Make sure to pay special attention to the asymptote and the x/y intercepts. The asymptote for exponential functions is from the k in the equation y= a x b^(x-h) + k, so you must remember to set it make it y=K not just k. When solving for the x or y intercepts, be sure to remember that is possible to end up with undefined answer; all that means is that there is no x/y intercept.

1. Find a, b, h, and k. Refer to y= a x b^(x-h) + k. *Remember that for h just put the opposite since it shows as x+1, it is actually -1 since 2 negatives make a positive.

2. Calculate the asymptote. Asymptote of exponential equations is y=k. So the asymptote would be y=  -2, not just -2 in its own. Then, draw the asymptote on the graph.

3. Solve for the x-intercept. Plug in 0 for y and solve. This will review your knowledge on solving exponential equations. Since you can't take the log or natural log of a negative number and zero, the answer will be undefined and no x-intercept. This is also logical because since the graph is below the asymptote of y=-2, then there in no way for it to cross it, let alone intersect the x axis.

4. Solve for y-intercept. Substitute x with 0 and solve. Plot the point on the graph.
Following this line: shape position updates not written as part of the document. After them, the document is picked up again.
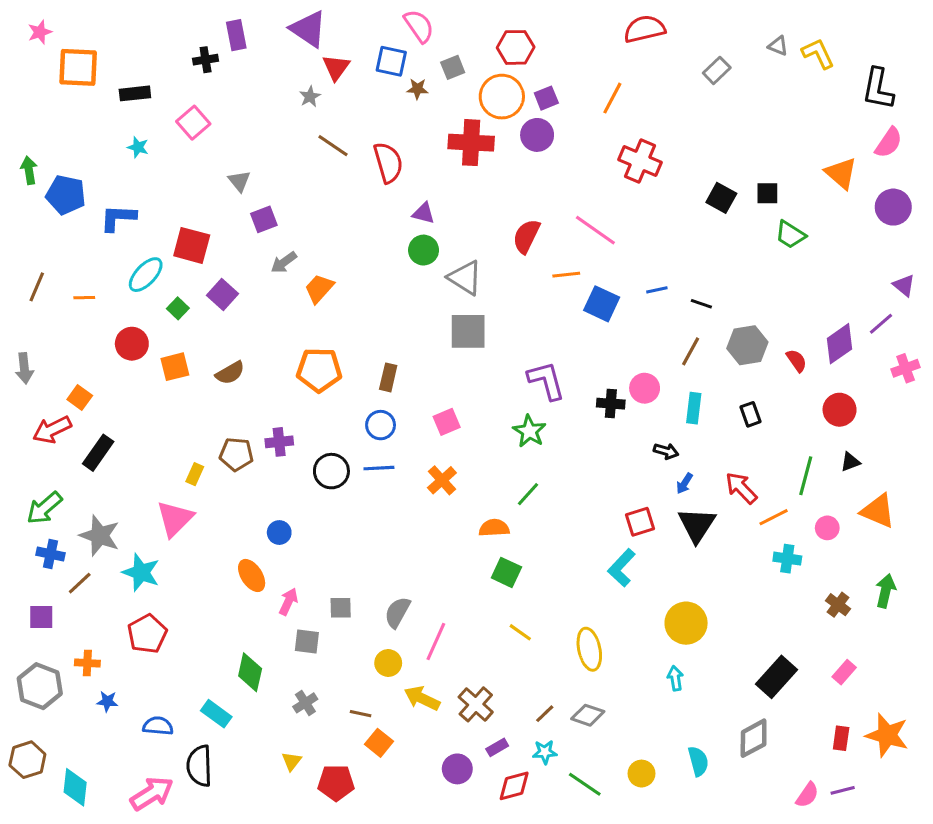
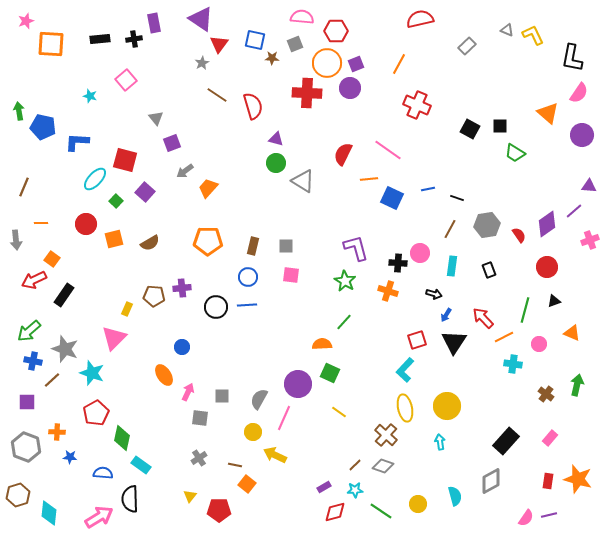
pink semicircle: (419, 26) -> (302, 17), moved, turned -50
black rectangle: (135, 93) -> (100, 39), moved
purple triangle: (904, 285) -> (589, 186), turned -35
orange line: (84, 298) -> (41, 223), moved
gray square: (468, 331) -> (286, 246), moved, size x0.6
pink square: (447, 422) -> (291, 275), turned 30
orange cross: (442, 480) -> (388, 291), moved, turned -30
orange triangle: (878, 511) -> (572, 333), size x0.7
yellow ellipse: (589, 649) -> (405, 408), moved
green diamond: (250, 672) -> (122, 438), moved
brown cross: (476, 704) -> (386, 435), moved
purple circle: (457, 769) -> (298, 384), moved, size x1.4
5. Write domain in proper notation. Domain of an exponential function will always be (-infinity, infinity), which just means there are no x value restrictions.

6. Write the range in proper notation. This depends on the asymptote and graph. Since the graph is below the asymptote, it would be (-infinity, -2). 

7. Find 4 key points using a graphing calculator. Plot them on the graph.

8. Draw the graph by connecting the points and following the asymptote.